Let me say a few words about the Government’s own track record, because we are not on track to meet the fourth and fifth carbon budgets, let alone the sixth carbon budget, which is the first to be based on net zero by 2050, rather than the older 80% reduction. Just last month, Green Alliance calculated that the Government policies announced since 2020 will cut emissions by just 24% by 2032, and that the policies out for consultation, even if enacted, would still fall far short of the fifth carbon budget. This week’s publications of the net zero strategy and the heat and building strategy lack ambition. They lack urgency and—crucially—they lack the serious funding we need. As a result they still do not do enough to get us back on track. Time is running out in the race for our future, and the Government are barely over the starting line.

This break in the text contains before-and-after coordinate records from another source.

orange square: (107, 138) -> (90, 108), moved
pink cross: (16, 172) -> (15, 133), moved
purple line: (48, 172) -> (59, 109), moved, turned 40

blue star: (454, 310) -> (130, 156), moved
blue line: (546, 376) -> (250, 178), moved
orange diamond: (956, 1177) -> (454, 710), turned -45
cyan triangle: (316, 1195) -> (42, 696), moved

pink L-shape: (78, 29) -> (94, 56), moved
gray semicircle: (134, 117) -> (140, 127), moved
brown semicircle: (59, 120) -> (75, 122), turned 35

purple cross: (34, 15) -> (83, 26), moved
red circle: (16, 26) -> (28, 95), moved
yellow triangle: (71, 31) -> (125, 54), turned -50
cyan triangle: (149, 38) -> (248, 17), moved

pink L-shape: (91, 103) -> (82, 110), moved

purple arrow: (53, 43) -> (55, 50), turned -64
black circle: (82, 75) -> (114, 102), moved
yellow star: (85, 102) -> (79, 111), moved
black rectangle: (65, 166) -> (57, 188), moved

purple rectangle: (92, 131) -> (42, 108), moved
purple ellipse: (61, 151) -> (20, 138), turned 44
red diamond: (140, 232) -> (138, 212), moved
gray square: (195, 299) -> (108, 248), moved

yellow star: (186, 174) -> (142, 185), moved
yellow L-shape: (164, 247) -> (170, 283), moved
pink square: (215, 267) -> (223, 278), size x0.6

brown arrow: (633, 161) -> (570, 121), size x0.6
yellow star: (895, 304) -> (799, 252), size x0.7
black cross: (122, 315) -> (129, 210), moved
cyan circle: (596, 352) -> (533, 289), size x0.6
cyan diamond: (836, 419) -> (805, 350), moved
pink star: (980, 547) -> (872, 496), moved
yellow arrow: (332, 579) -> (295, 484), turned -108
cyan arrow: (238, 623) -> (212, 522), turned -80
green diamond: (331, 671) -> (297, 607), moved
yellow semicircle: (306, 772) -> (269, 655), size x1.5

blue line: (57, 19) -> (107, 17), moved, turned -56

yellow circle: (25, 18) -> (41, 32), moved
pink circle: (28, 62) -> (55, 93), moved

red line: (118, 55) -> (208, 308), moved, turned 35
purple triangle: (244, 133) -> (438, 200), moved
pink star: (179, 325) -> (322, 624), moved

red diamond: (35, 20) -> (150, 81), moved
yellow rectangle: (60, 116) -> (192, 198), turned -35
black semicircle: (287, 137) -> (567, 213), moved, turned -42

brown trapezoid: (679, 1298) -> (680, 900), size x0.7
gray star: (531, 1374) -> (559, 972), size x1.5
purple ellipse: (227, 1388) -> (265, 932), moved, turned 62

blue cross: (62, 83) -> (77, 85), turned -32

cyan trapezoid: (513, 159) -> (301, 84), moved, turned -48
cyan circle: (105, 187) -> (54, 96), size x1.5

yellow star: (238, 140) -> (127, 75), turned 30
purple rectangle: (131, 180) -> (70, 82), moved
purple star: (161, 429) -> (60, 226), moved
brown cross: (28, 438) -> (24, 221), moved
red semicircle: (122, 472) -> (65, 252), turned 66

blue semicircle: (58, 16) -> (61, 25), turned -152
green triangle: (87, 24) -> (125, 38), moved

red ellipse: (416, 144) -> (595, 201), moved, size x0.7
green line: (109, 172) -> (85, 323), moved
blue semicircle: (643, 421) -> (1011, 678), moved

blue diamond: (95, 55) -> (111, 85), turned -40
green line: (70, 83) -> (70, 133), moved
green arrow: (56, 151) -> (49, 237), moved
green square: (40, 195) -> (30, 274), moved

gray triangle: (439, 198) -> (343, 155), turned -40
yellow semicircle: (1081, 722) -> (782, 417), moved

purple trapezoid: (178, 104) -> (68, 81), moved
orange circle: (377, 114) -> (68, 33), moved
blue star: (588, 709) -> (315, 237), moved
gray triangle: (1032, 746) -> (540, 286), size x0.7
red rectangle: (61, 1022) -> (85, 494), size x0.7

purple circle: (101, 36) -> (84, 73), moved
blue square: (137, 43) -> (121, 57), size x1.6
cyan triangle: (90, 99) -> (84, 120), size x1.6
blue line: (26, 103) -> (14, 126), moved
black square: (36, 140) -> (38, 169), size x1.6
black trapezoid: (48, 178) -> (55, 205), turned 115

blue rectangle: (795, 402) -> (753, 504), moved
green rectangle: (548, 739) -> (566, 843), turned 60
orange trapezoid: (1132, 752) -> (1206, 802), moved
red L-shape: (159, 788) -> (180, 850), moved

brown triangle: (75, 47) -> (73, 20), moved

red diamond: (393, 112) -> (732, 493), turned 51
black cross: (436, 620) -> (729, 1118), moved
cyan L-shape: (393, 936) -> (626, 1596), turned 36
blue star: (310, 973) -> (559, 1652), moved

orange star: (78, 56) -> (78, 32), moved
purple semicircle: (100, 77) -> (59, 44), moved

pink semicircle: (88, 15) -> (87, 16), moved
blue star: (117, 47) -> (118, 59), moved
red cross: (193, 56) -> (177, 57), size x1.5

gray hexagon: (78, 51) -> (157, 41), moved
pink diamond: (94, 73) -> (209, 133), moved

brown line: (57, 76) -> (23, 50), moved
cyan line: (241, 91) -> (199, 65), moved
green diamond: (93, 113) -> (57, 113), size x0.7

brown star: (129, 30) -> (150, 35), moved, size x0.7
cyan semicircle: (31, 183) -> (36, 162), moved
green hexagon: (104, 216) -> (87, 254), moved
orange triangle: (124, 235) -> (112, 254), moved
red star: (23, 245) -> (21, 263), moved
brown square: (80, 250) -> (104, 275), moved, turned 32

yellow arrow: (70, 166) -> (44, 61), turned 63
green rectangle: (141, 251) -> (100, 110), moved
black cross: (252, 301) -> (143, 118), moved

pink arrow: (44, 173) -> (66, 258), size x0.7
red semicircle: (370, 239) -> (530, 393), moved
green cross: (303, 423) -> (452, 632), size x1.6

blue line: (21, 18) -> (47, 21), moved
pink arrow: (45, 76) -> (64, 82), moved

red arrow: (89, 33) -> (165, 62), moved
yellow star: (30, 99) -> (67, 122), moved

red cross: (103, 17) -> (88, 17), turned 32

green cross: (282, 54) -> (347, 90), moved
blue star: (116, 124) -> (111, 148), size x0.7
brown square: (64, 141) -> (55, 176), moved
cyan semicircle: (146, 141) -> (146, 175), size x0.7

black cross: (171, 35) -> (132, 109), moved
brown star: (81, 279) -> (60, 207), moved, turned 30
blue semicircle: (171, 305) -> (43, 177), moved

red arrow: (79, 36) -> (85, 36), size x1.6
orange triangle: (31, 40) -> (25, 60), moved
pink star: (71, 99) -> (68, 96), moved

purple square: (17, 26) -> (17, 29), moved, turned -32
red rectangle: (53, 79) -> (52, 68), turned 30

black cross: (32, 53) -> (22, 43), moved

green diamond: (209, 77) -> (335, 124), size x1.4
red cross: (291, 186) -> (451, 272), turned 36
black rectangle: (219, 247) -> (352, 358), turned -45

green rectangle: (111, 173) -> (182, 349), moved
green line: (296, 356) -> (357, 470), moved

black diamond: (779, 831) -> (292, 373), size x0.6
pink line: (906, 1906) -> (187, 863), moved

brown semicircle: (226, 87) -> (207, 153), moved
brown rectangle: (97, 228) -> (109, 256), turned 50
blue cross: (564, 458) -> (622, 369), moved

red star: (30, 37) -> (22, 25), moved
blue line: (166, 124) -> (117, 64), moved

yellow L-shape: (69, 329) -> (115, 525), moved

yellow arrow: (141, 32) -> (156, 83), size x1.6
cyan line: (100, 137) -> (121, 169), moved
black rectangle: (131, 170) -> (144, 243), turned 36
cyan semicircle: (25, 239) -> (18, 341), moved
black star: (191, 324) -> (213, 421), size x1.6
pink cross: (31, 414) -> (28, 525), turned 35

Not only are the Government not doing enough of the right things, but they are actively doing too many wrong things. Consider some of the most egregious examples on the charge sheet: a £27 billion road building scheme; the expansion of airports; scrapping the green homes grant just six months after it was introduced; stripping climate change clauses out of trade deals; and an obligation still in statute to maximise the economic recovery of UK petroleum. Perhaps most egregious of all, we are pressing ahead with Cambo, a new oilfield off Shetland. No wonder the Climate Change Committee has concluded that the Government continue to

“blunder into high carbon choices”.

Leading by example on climate and nature matters, not just here at home, but because globally the first rule of diplomacy is to walk your talk. Perhaps it is not surprising that, despite what I am sure have been the best efforts of the COP26 President-designate, the Government have so far failed to persuade many other countries to come forward with climate targets aligned to 1.5°C. Indeed, Gambia is currently the only country whose climate pledge is compatible with 1.5°C. Based on the UN’s assessment of the nationally determined contributions submitted so far, the world is on track for warming of around 2.7°C. That cannot be allowed to happen. Shamefully, almost 90 countries responsible for more than 40% of global emissions, including China and India, failed to meet the UN deadline at the end of July to submit new pledges ahead of the Glasgow meeting. What more will the Government do to galvanise more ambitious action to keep 1.5°C alive? What is the President’s plan post-COP26 if the world’s collective pledges are not compatible with 1.5°C?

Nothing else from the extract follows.